++++ Input

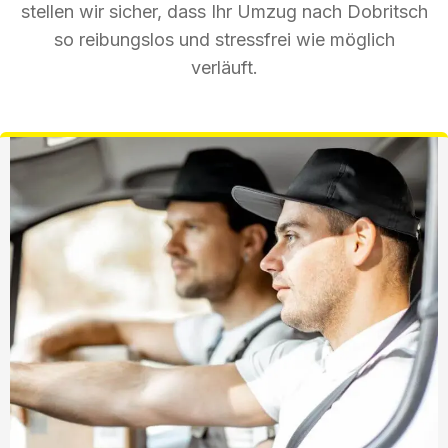
stellen wir sicher, dass Ihr Umzug nach Dobritsch
so reibungslos und stressfrei wie möglich
verläuft.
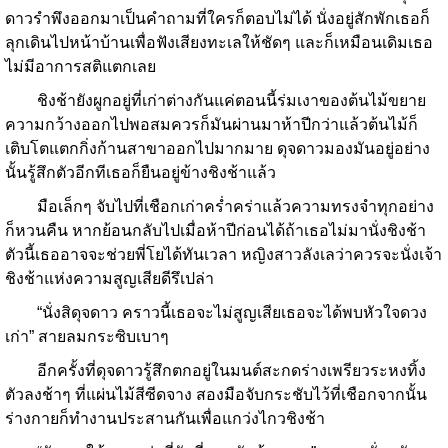
ดาวรำพึงออกมาเป็นคำถามที่ใครก็ตอบไม่ได้ นั่งอยู่สักพักเธอก็
ลุกเดินไปหน้าบ้านเพื่อฟังเสียงทะเลให้ชัดๆ และก็เหมือนเดิมเธอ
ไม่มีอาการสติแตกเลย
ชิงช้ายังผูกอยู่ที่เก่าต่างกันแค่ตอนนี้ร่มเงาของต้นไม้ขยาย
ความกว้างออกไปพอสมควรก็มันผ่านมาห้าปีกว่าแล้วต้นไม้ก็
เติบโตแตกกิ่งก้านสาขาออกไปมากมาย ดุจดาวมองมันอยู่อย่าง
นั้นรู้สึกตัวอีกทีเธอก็ยืนอยู่ข้างชิงช้าแล้ว
มือเล็กๆ จับไปที่เชือกเก่าคร่ำคร่าแล้วความทรงจำทุกอย่าง
ก็หวนคืน หากย้อนกลับไปเมื่อห้าปีก่อนได้ถ้าเธอไม่มานั่งชิงช้า
ตัวนี้เธออาจจะช่วยพี่โยได้ทันเวลา หญิงสาวลังเลว่าควรจะนั่งเจ้า
ชิงช้าแห่งความสูญเสียดีรึเปล่า
“นั่งสิดุจดาว คราวนี้เธอจะไม่สูญเสียเธอจะได้พบหัวใจดวง
เก่า” สายลมกระซิบเบาๆ
อีกครั้งที่ดุจดาวรู้สึกตกอยู่ในมนต์สะกดร่างเพรียวระหงทิ้ง
ตัวลงช้าๆ ที่แผ่นไม้สีซีดจาง สองมือจับกระชับไว้ที่เชือกจากนั้น
ร่างกายก็ทำงานประสานกันเพื่อแกว่งไกวชิงช้า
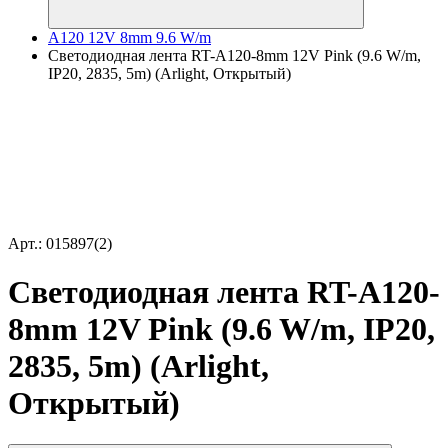
A120 12V 8mm 9.6 W/m
Светодиодная лента RT-A120-8mm 12V Pink (9.6 W/m,
IP20, 2835, 5m) (Arlight, Открытый)
Арт.: 015897(2)
Светодиодная лента RT-A120-
8mm 12V Pink (9.6 W/m, IP20,
2835, 5m) (Arlight,
Открытый)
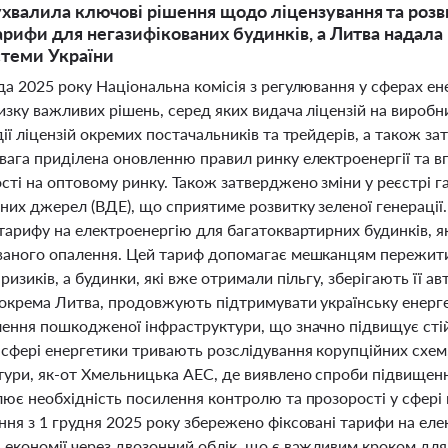
валила ключові рішення щодо ліцензування та розв
тарифи для негазифікованих будинків, а Литва надал
теми України
да 2025 року Національна комісія з регулювання у сферах е
изку важливих рішень, серед яких видача ліцензій на виробн
ії ліцензій окремих постачальників та трейдерів, а також з
вага приділена оновленню правил ринку електроенергії та 
ті на оптовому ринку. Також затверджено зміни у реєстрі г
них джерел (ВДЕ), що сприятиме розвитку зеленої генерації
тарифу на електроенергію для багатоквартирних будинків, я
ваного опалення. Цей тариф допомагає мешканцям пережит
ризиків, а будинки, які вже отримали пільгу, зберігають її 
зокрема Литва, продовжують підтримувати українську енер
лення пошкодженої інфраструктури, що значно підвищує стій
сфері енергетики тривають розслідування корупційних схем,
ури, як-от Хмельницька АЕС, де виявлено спроби підвищення
ює необхідність посилення контролю та прозорості у сфері 
ня з 1 грудня 2025 року збережено фіксовані тарифи на елек
 економії через двозонний облік, що є важливим кроком для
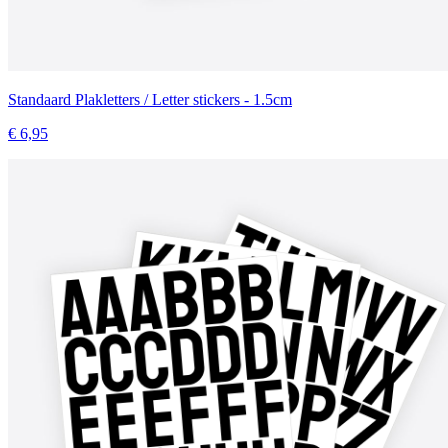
Standaard Plakletters / Letter stickers - 1.5cm
€ 6,95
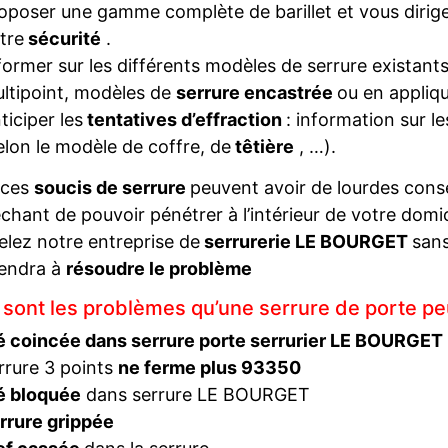
oposer une gamme complète de barillet et vous diriger
tre
sécurité
.
former sur les différents modèles de serrure existant
ltipoint, modèles de
serrure encastrée
ou en appliqu
ticiper les
tentatives d’effraction
: information sur l
elon le modèle de coffre, de
têtière
, …).
 ces
soucis de serrure
peuvent avoir de lourdes con
hant de pouvoir pénétrer à l’intérieur de votre domi
elez notre entreprise de
serrurerie LE BOURGET
sans
iendra à
résoudre le problème
 sont les problèmes qu’une serrure de porte pe
é coincée dans serrure porte serrurier LE BOURGET
rrure 3 points
ne ferme plus 93350
é bloquée
dans serrure LE BOURGET
rrure grippée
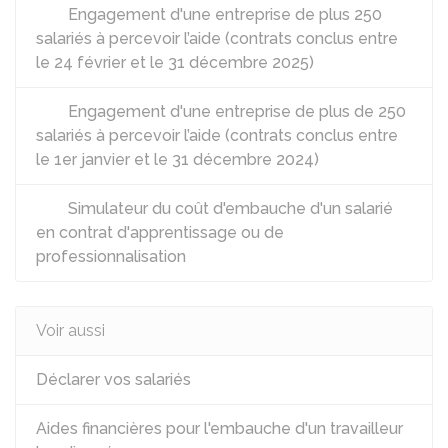
Engagement d'une entreprise de plus 250
salariés à percevoir l’aide (contrats conclus entre
le 24 février et le 31 décembre 2025)
Engagement d'une entreprise de plus de 250
salariés à percevoir l’aide (contrats conclus entre
le 1er janvier et le 31 décembre 2024)
Simulateur du coût d'embauche d'un salarié
en contrat d'apprentissage ou de
professionnalisation
Voir aussi
Déclarer vos salariés
Aides financières pour l'embauche d'un travailleur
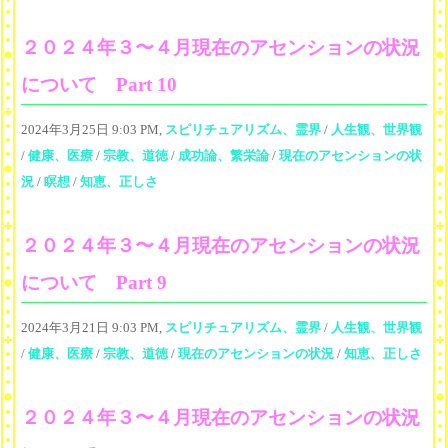
２０２４年３〜４月現在のアセンションの状況
について Part 10
2024年3月25日 9:03 PM,
スピリチュアリズム、霊界
/
人生観、世界観
/
健康、医療
/
宗教、道徳
/
成功論、繁栄論
/
現在のアセンションの状
況
/
瞑想
/
知恵、正しさ
２０２４年３〜４月現在のアセンションの状況
について Part 9
2024年3月21日 9:03 PM,
スピリチュアリズム、霊界
/
人生観、世界観
/
健康、医療
/
宗教、道徳
/
現在のアセンションの状況
/
知恵、正しさ
２０２４年３〜４月現在のアセンションの状況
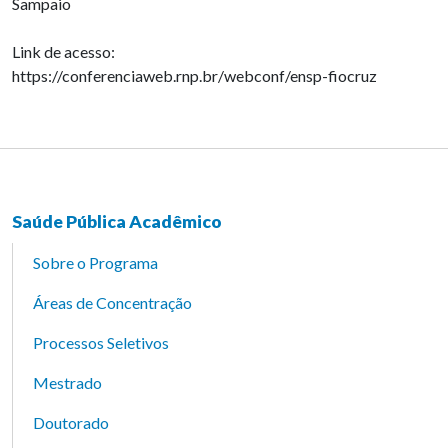
Sampaio
Link de acesso:
https://conferenciaweb.rnp.br/webconf/ensp-fiocruz
Saúde Pública Acadêmico
Sobre o Programa
Áreas de Concentração
Processos Seletivos
Mestrado
Doutorado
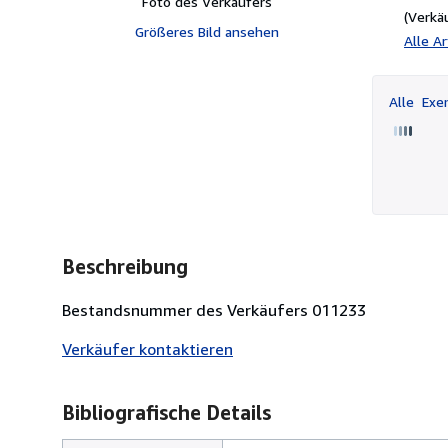
Foto des Verkäufers
(Verkä
Größeres Bild ansehen
Alle A
Alle
Exem
Beschreibung
Bestandsnummer des Verkäufers 011233
Verkäufer kontaktieren
Bibliografische Details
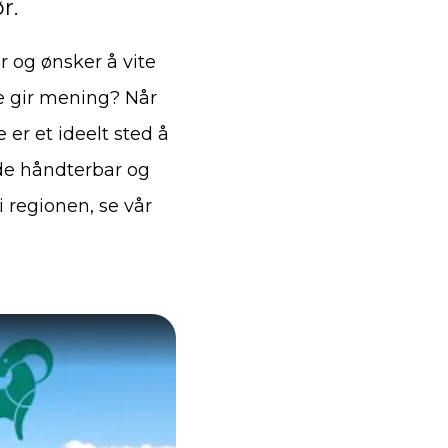
r.
r og ønsker å vite
e gir mening? Når
er et ideelt sted å
åde håndterbar og
 regionen, se vår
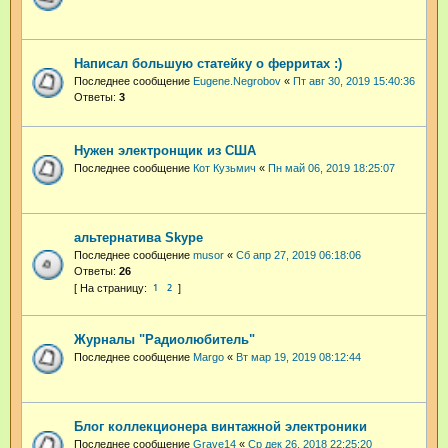
Написал большую статейку о ферритах :)
Последнее сообщение
Eugene.Negrobov
«
Пт авг 30, 2019 15:40:36
Ответы:
3
Нужен электронщик из США
Последнее сообщение
Кот Кузьмич
«
Пн май 06, 2019 18:25:07
альтернатива Skype
Последнее сообщение
musor
«
Сб апр 27, 2019 06:18:06
Ответы:
26
1
2
Журналы "Радиолюбитель"
Последнее сообщение
Margo
«
Вт мар 19, 2019 08:12:44
Блог коллекционера винтажной электроники
Последнее сообщение
Grave14
«
Ср дек 26, 2018 22:25:20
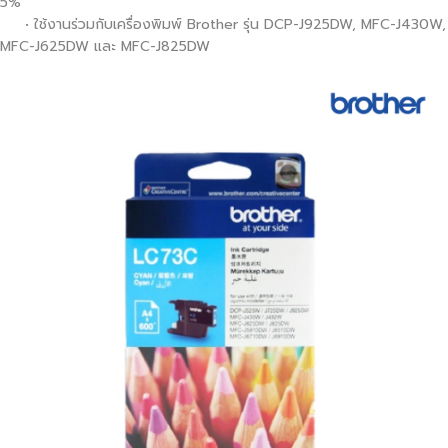
5%
• ใช้งานร่วมกับเครื่องพิมพ์ Brother รุ่น DCP-J925DW, MFC-J430W,
MFC-J625DW และ MFC-J825DW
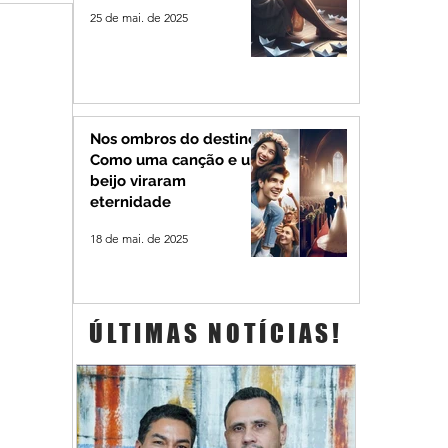
25 de mai. de 2025
Nos ombros do destino:
Como uma canção e um
beijo viraram
eternidade
18 de mai. de 2025
ÚLTIMAS NOTÍCIAS!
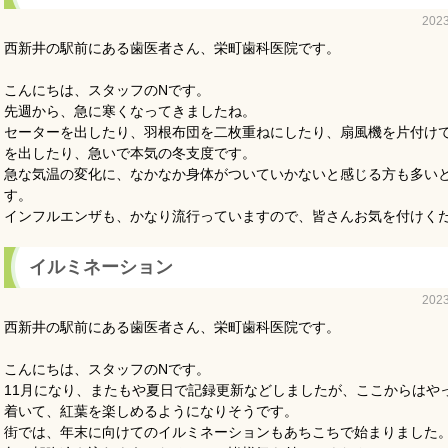
202
西新井の駅前にある歯医者さん、栄町歯科医院です。
こんにちは、スタッフのNです。
先週から、急に寒くなってきましたね。
セーターを出したり、羽根布団を二枚重ねにしたり、扇風機を片付け
を出したり、急いで本気の冬支度です。
急な気温の変化に、なかなか身体がついていかないと感じる方も多い
す。
インフルエンザも、かなり流行っていますので、皆さんお気を付けく
イルミネーション
202
西新井の駅前にある歯医者さん、栄町歯科医院です。
こんにちは、スタッフのNです。
11月になり、またもや夏日で記録更新などしましたが、ここからはや
着いて、紅葉を楽しめるようになりそうです。
街では、年末に向けてのイルミネーションもあちこちで始まりました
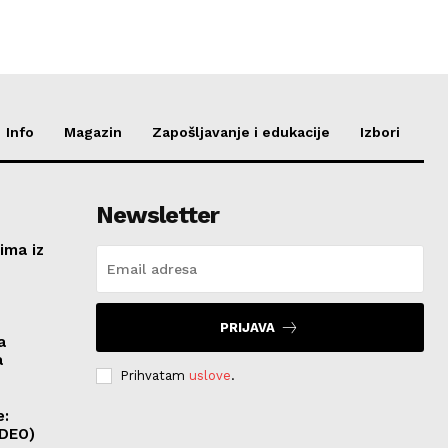
Info
Magazin
Zapošljavanje i edukacije
Izbori
Newsletter
ima iz
e
PRIJAVA
a
a
Prihvatam
uslove
.
e:
IDEO)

++++++++

◆ **Brief**: Locate the word "сфері" in the records above, and return each line that has it.

◆ **Response to this task**:
сфері енергетики тривають розслідування корупційних схем,
ює необхідність посилення контролю та прозорості у сфері 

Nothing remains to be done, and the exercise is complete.